Unintentional hurt

The most common problems in any relationship is being emotionally wounded by those who unintentionally hurt us by their comments that sometimes seem intentional.

Most relationships when complacency sets in can harbour unintentional hurt, such as bringing up issues from the past that aren’t relevant to what’s going on at that time, but we tend to go back to what we know, to what we’ve lived.

Our emotional baggage is usually the reason why we may unintentionally hurt someone. However, if we make ourselves consciously aware of issues in our past, we will give ourselves the opportunity to work through and change how we relate to those we choose to be around.

Changing our attitude, if we are presented with these kind of problems, will always allow us to deal with people and our issues better so that none of this becomes intentional. I don’t believe it ever is. Our unconscious makes it so.


18 Jul, 2012

2 thoughts on “Unintentional hurt

  1. I’ve had people do this to me, especially my mother believe it or not.

    My mother isn’t an awful person but I wasn’t her favorite and I really don’t think she new she was doing this to me. I felt horrible at the time and just thought she hated me, but I was a young teenager and misunderstood everything that was said to me.

    I try to be nice and if I ever say things like that to someone, I’m not intentionally doing it and I really don’t until much later that I do these things, then when I think about it, I get all upset because I did it and didn’t realise I had.

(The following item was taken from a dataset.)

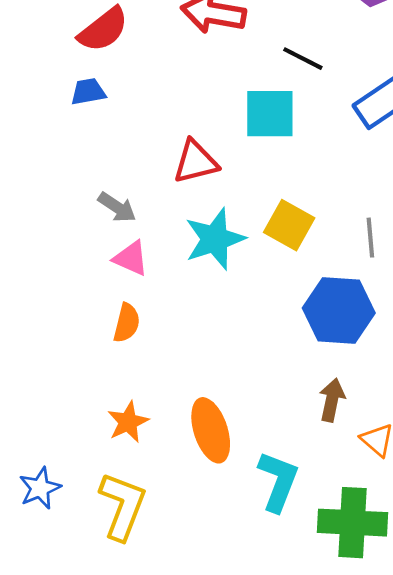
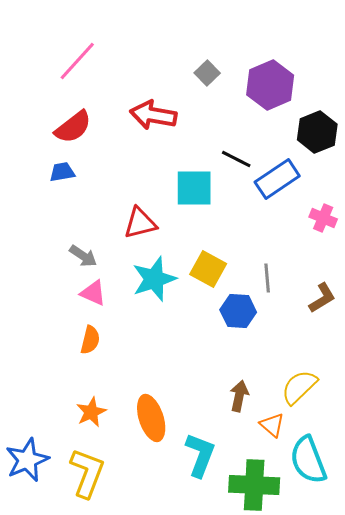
black line: (303, 59) -> (236, 159), moved
blue hexagon: (339, 311) -> (238, 311), moved, size x0.7
blue star: (40, 488) -> (27, 460), size x1.4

    1. I think that until we make a conscious connection we probably won’t know we are doing it as you say. It’s only when we replay the outcome in our heads that we know we have.

      I think like your mother I lot of us will behave in the same way. It’s just a shame she doesn’t realise how she behaves with you. I know you know she isn’t an awful person, but just think how much better your relationship would be if she didn’t behave in this way and how much better you would feel about her.